Dans l’économie sociale et solidaire aussi, quelques structures se sont fait connaître pour leur management par la terreur, sans moyens ni carrière possible, à la botte d’un.e patron.ne prétendument génial.e — parce que ces gens se croient toujours au-dessus du lot, et que parfois, ils ont effectivement de très bonnes idées, sans préjuger de leur réalisation effective. Dans des entreprises de bien d’autres secteurs, également, on trouve ce même tableau désespérant, au centre duquel une direction aveugle au travail réel prétend tout révolutionner du jour au lendemain, comptant sur l’acquiescement d’une partie des salarié.es qui l’entoure immédiatement, et qui se disent en leur for intérieur qu’on est en train de faire n’importe quoi, mais bon, c’est le chef qui décide.

Dans le secteur privé, une partie du processus de décision est théoriquement corrigé par des investisseurs soucieux que l’on ne fasse pas n’importe quoi avec leur capital ou leurs créances.
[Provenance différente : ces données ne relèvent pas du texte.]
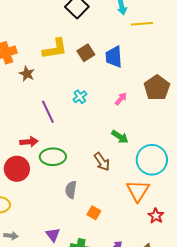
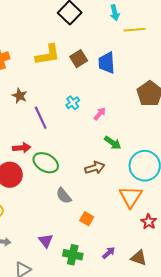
brown star: (27, 74) -> (20, 96), moved
pink arrow: (121, 99) -> (100, 114), moved
green ellipse: (53, 157) -> (46, 163), turned 30
brown arrow: (102, 162) -> (95, 168), turned -72
gray semicircle: (71, 190) -> (64, 196), turned -48

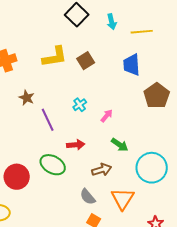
cyan arrow: (115, 13) -> (112, 22), moved
blue trapezoid: (107, 63) -> (132, 65), moved
red arrow: (22, 148) -> (76, 145), moved
gray semicircle: (64, 196) -> (88, 197), moved
orange triangle: (131, 197) -> (123, 199), moved

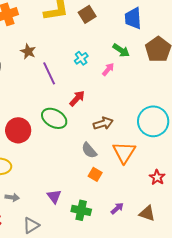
red arrow: (76, 145) -> (77, 98), turned -42
green arrow: (120, 145) -> (121, 50), moved

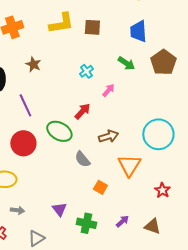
brown square: (87, 14) -> (92, 27), turned 36
pink arrow: (108, 69) -> (108, 90), moved
purple line: (49, 73) -> (25, 105), moved
gray semicircle: (89, 150) -> (82, 159), moved

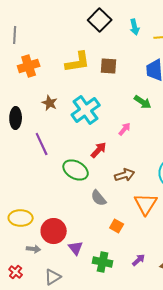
cyan cross: (86, 71) -> (86, 110), moved, size x2.0
red circle: (23, 143) -> (54, 231), moved

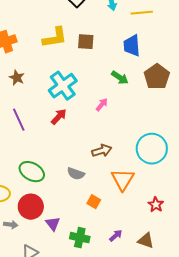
brown star: (50, 103) -> (17, 78), moved
red arrow: (99, 150) -> (59, 117), moved
green ellipse: (76, 170) -> (32, 172), moved
gray semicircle: (99, 198) -> (76, 174), turned -30

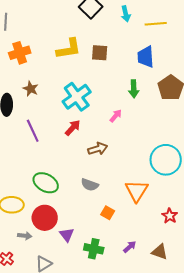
green arrow: (120, 78) -> (134, 89), turned 54
brown arrow: (102, 151) -> (98, 149), moved

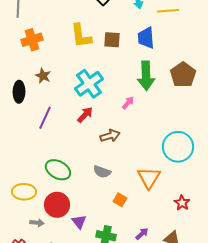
yellow L-shape: (69, 49) -> (81, 36), turned 92
blue trapezoid: (146, 57) -> (146, 38), moved
green arrow: (134, 89) -> (146, 76), size x1.6
purple line: (33, 131) -> (45, 118), turned 50

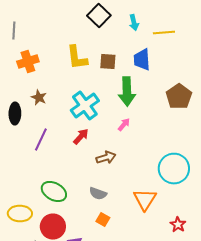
green arrow: (146, 76) -> (127, 92), moved
orange square: (120, 200) -> (103, 220), moved

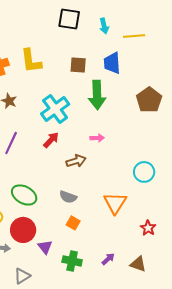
black square: (99, 16) -> (69, 19), turned -35
yellow L-shape: (77, 58) -> (31, 61), moved
pink arrow: (124, 124) -> (97, 138), moved, turned 48
cyan circle: (174, 168) -> (144, 172), size x0.7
Dans le pire des cas, il se trouvera tout de même des consultant.es pour acquiescer aux plans de la direction même quand ces derniers sont loufoques.

Dans les établissements publics, l’absence de contrepoids au pouvoir personnel de la direction est très certainement nocif. Peut-être doit-on commencer par là : pourquoi continuons-nous à nommer des dirigeant.es d’établissements publics en conseil des ministres ou par décret du président de la République ?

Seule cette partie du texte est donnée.